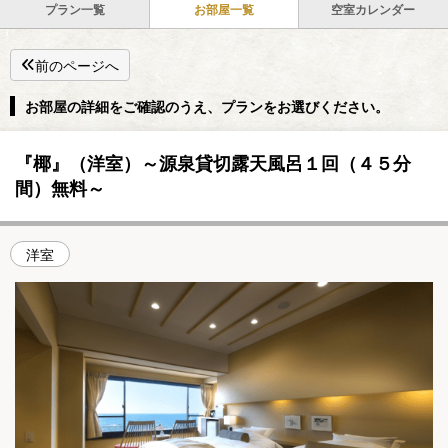
プラン一覧
お部屋一覧
空室カレンダー
前のページへ
お部屋の詳細をご確認のうえ、プランをお選びください。
『椰』（洋室）～源泉貸切露天風呂１回（４５分
間）無料～
洋室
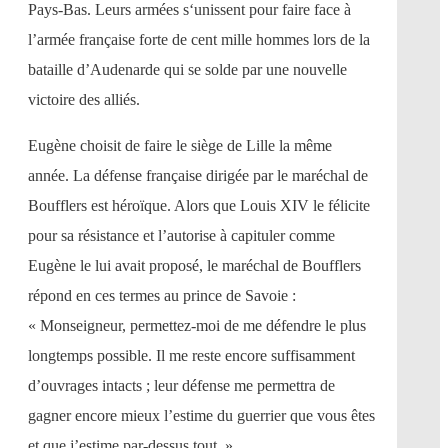
Pays-Bas. Leurs armées s‘unissent pour faire face à
l’armée française forte de cent mille hommes lors de la
bataille d’Audenarde qui se solde par une nouvelle
victoire des alliés.
Eugène choisit de faire le siège de Lille la même
année. La défense française dirigée par le maréchal de
Boufflers est héroïque. Alors que Louis XIV le félicite
pour sa résistance et l’autorise à capituler comme
Eugène le lui avait proposé, le maréchal de Boufflers
répond en ces termes au prince de Savoie :
« Monseigneur, permettez-moi de me défendre le plus
longtemps possible. Il me reste encore suffisamment
d’ouvrages intacts ; leur défense me permettra de
gagner encore mieux l’estime du guerrier que vous êtes
et que j’estime par-dessus tout. »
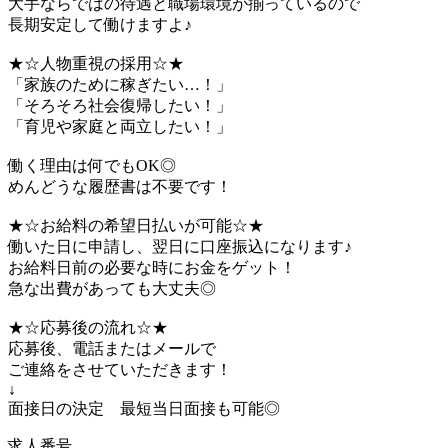
大手ならではの待遇と職場環境が揃っているので
長期安定して働けますよ♪
★☆人物重視の採用☆★
「家族のために稼ぎたい…！」
「そろそろ社会復帰したい！」
「育児や家庭と両立したい！」
働く理由は何でもOK◎
めんどうな履歴書は不要です！
★☆お給料の希望日払いが可能☆★
働いた日に申請し、翌日に口座振込になります♪
お給料日前の必要な時にお金をゲット！
急な出費があっても大丈夫◎
★☆応募後の流れ☆★
応募後、電話またはメールで
ご連絡をさせていただきます！
↓
面接日の決定 最短当日面接も可能◎
求人番号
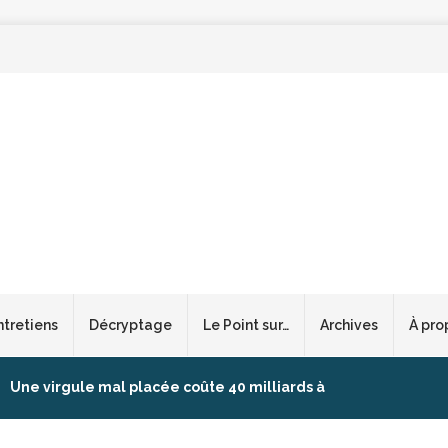
ntretiens
Décryptage
Le Point sur…
Archives
À pro
Une virgule mal placée coûte 40 milliards à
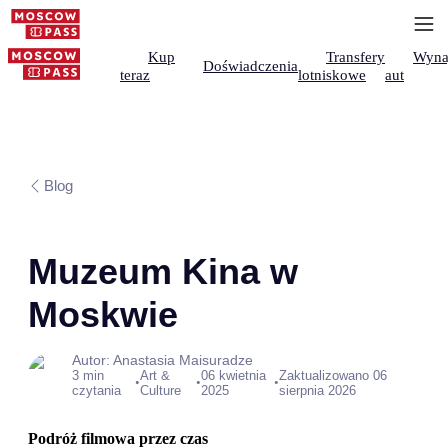
Kup
Transfery
Wyna
Doświadczenia
teraz
lotniskowe
aut
Blog
Muzeum Kina w
Moskwie
Autor: Anastasia Maisuradze
3 min
Art &
06 kwietnia
Zaktualizowano 06
•
•
•
czytania
Culture
2025
sierpnia 2026
Podróż filmowa przez czas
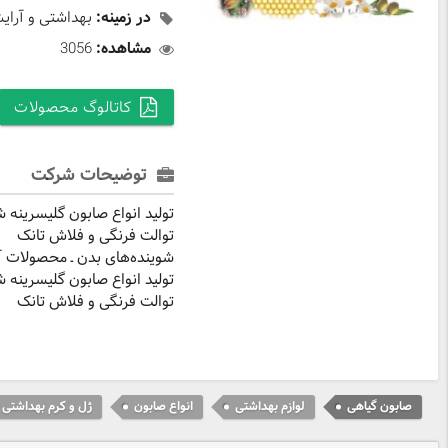
در زمینه:
بهداشتی و آرای
مشاهده:
3056
کاتالوگ محصولات
توضیحات شرکت
تولید انواع صابون گلیسرینه ش
توالت فرنگی و فلاش تانک
شوینده‌های بدن ـ محصولات آر
تولید انواع صابون گلیسرینه ش
توالت فرنگی و فلاش تانک
صابون گیاهی
لوازم بهداشتی
انواع صابون
ژل و کرم بهداشتی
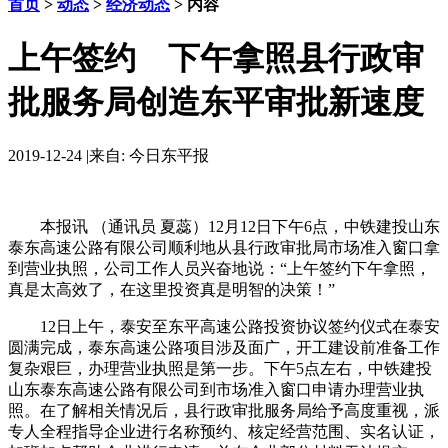
首页
>
动态
>
经济动态
> 内容
上午签约 下午拿照县行政审
批服务局创造东平审批新速度
2019-12-24
|
来自: 今日东平报
本报讯 （通讯员 夏蕊）12月12日下午6点，中铁建投山东
泰东高速公路有限公司顺利地从县行政审批局市场准入窗口拿
到营业执照，公司工作人员兴奋地说：“上午签约下午拿照，
真是太高效了，在这里投资真是明智的决策！”
12日上午，泰安至东平高速公路投资协议签约仪式在泰安
圆满完成，泰东高速公路项目涉及面广，开工建设前准备工作
复杂艰巨，办理营业执照是第一步。下午5点左右，中铁建投
山东泰东高速公路有限公司到市场准入窗口申请办理营业执
照。在了解相关情况后，县行政审批服务局给予高度重视，派
专人全程指导企业进行名称预约、核定经营范围、实名认证，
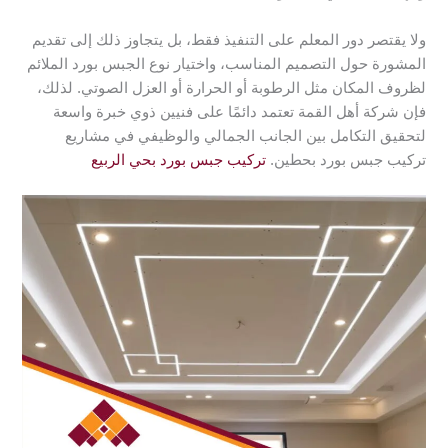
ولا يقتصر دور المعلم على التنفيذ فقط، بل يتجاوز ذلك إلى تقديم
المشورة حول التصميم المناسب، واختيار نوع الجبس بورد الملائم
لظروف المكان مثل الرطوبة أو الحرارة أو العزل الصوتي. لذلك،
فإن شركة أهل القمة تعتمد دائمًا على فنيين ذوي خبرة واسعة
لتحقيق التكامل بين الجانب الجمالي والوظيفي في مشاريع
تركيب جبس بورد بحطين.
تركيب جبس بورد بحي الربيع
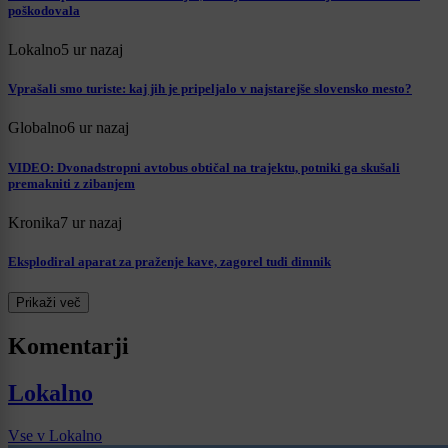
poškodovala
Lokalno
5 ur nazaj
Vprašali smo turiste: kaj jih je pripeljalo v najstarejše slovensko mesto?
Globalno
6 ur nazaj
VIDEO: Dvonadstropni avtobus obtičal na trajektu, potniki ga skušali
premakniti z zibanjem
Kronika
7 ur nazaj
Eksplodiral aparat za praženje kave, zagorel tudi dimnik
Prikaži več
Komentarji
Lokalno
Vse v Lokalno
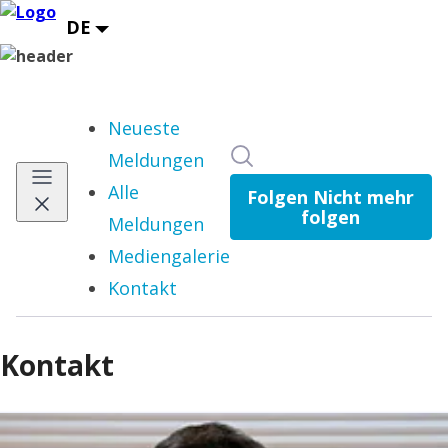
Neueste
Im Newsroom suchen
Meldungen
Alle
Folgen
Nicht mehr
folgen
Meldungen
Mediengalerie
Kontakt
(current)
Kontakt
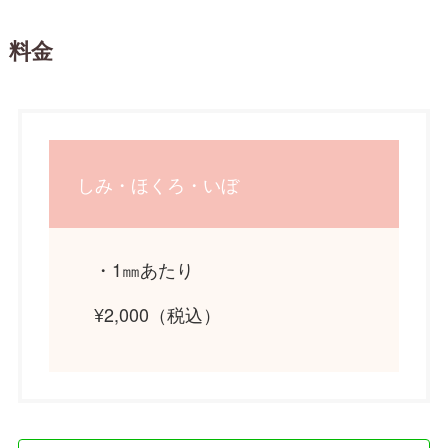
料金
しみ・ほくろ・いぼ
・1㎜あたり
¥2,000（税込）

# # # # # # #

The job is to set down the whole listing exactly, excluding any images.

▶ [Output]:
プラン一覧
お部屋一覧
空室カレンダー
前のページへ
お部屋の詳細をご確認のうえ、プランをお選びください。
『椰』（洋室）～源泉貸切露天風呂１回（４５分
間）無料～
洋室
Pays-Bas. Leurs armées s‘unissent pour faire face à
l’armée française forte de cent mille hommes lors de la
bataille d’Audenarde qui se solde par une nouvelle
victoire des alliés.
Eugène choisit de faire le siège de Lille la même
année. La défense française dirigée par le maréchal de
Boufflers est héroïque. Alors que Louis XIV le félicite
pour sa résistance et l’autorise à capituler comme
Eugène le lui avait proposé, le maréchal de Boufflers
répond en ces termes au prince de Savoie :
« Monseigneur, permettez-moi de me défendre le plus
longtemps possible. Il me reste encore suffisamment
d’ouvrages intacts ; leur défense me permettra de
gagner encore mieux l’estime du guerrier que vous êtes
et que j’estime par-dessus tout. »
大手ならではの待遇と職場環境が揃っているので
長期安定して働けますよ♪
★☆人物重視の採用☆★
「家族のために稼ぎたい…！」
「そろそろ社会復帰したい！」
「育児や家庭と両立したい！」
働く理由は何でもOK◎
めんどうな履歴書は不要です！
★☆お給料の希望日払いが可能☆★
働いた日に申請し、翌日に口座振込になります♪
お給料日前の必要な時にお金をゲット！
急な出費があっても大丈夫◎
★☆応募後の流れ☆★
応募後、電話またはメールで
ご連絡をさせていただきます！
↓
面接日の決定 最短当日面接も可能◎
求人番号
ntretiens
Décryptage
Le Point sur…
Archives
À pro
Une virgule mal placée coûte 40 milliards à
Kup
Transfery
Wyna
Doświadczenia
teraz
lotniskowe
aut
Blog
Muzeum Kina w
Moskwie
Autor: Anastasia Maisuradze
3 min
Art &
06 kwietnia
Zaktualizowano 06
•
•
•
czytania
Culture
2025
sierpnia 2026
Podróż filmowa przez czas
در زمینه:
بهداشتی و آرای
مشاهده:
3056
کاتالوگ محصولات
توضیحات شرکت
تولید انواع صابون گلیسرینه ش
توالت فرنگی و فلاش تانک
شوینده‌های بدن ـ محصولات آر
تولید انواع صابون گلیسرینه ش
توالت فرنگی و فلاش تانک
صابون گیاهی
لوازم بهداشتی
انواع صابون
ژل و کرم بهداشتی
首页
>
动态
>
经济动态
> 内容
上午签约 下午拿照县行政审
批服务局创造东平审批新速度
2019-12-24
|
来自: 今日东平报
本报讯 （通讯员 夏蕊）12月12日下午6点，中铁建投山东
泰东高速公路有限公司顺利地从县行政审批局市场准入窗口拿
到营业执照，公司工作人员兴奋地说：“上午签约下午拿照，
真是太高效了，在这里投资真是明智的决策！”
12日上午，泰安至东平高速公路投资协议签约仪式在泰安
圆满完成，泰东高速公路项目涉及面广，开工建设前准备工作
复杂艰巨，办理营业执照是第一步。下午5点左右，中铁建投
山东泰东高速公路有限公司到市场准入窗口申请办理营业执
照。在了解相关情况后，县行政审批服务局给予高度重视，派
专人全程指导企业进行名称预约、核定经营范围、实名认证，
ولا يقتصر دور المعلم على التنفيذ فقط، بل يتجاوز ذلك إلى تقديم
المشورة حول التصميم المناسب، واختيار نوع الجبس بورد الملائم
لظروف المكان مثل الرطوبة أو الحرارة أو العزل الصوتي. لذلك،
فإن شركة أهل القمة تعتمد دائمًا على فنيين ذوي خبرة واسعة
لتحقيق التكامل بين الجانب الجمالي والوظيفي في مشاريع
تركيب جبس بورد بحطين.
تركيب جبس بورد بحي الربيع
poškodovala
Lokalno
5 ur nazaj
Vprašali smo turiste: kaj jih je pripeljalo v najstarejše slovensko mesto?
Globalno
6 ur nazaj
VIDEO: Dvonadstropni avtobus obtičal na trajektu, potniki ga skušali
premakniti z zibanjem
Kronika
7 ur nazaj
Eksplodiral aparat za praženje kave, zagorel tudi dimnik
Prikaži več
Komentarji
Lokalno
Vse v Lokalno
Neueste
Im Newsroom suchen
Meldungen
Alle
Folgen
Nicht mehr
folgen
Meldungen
Mediengalerie
Kontakt
(current)
Kontakt
料金
しみ・ほくろ・いぼ
・1㎜あたり
¥2,000（税込）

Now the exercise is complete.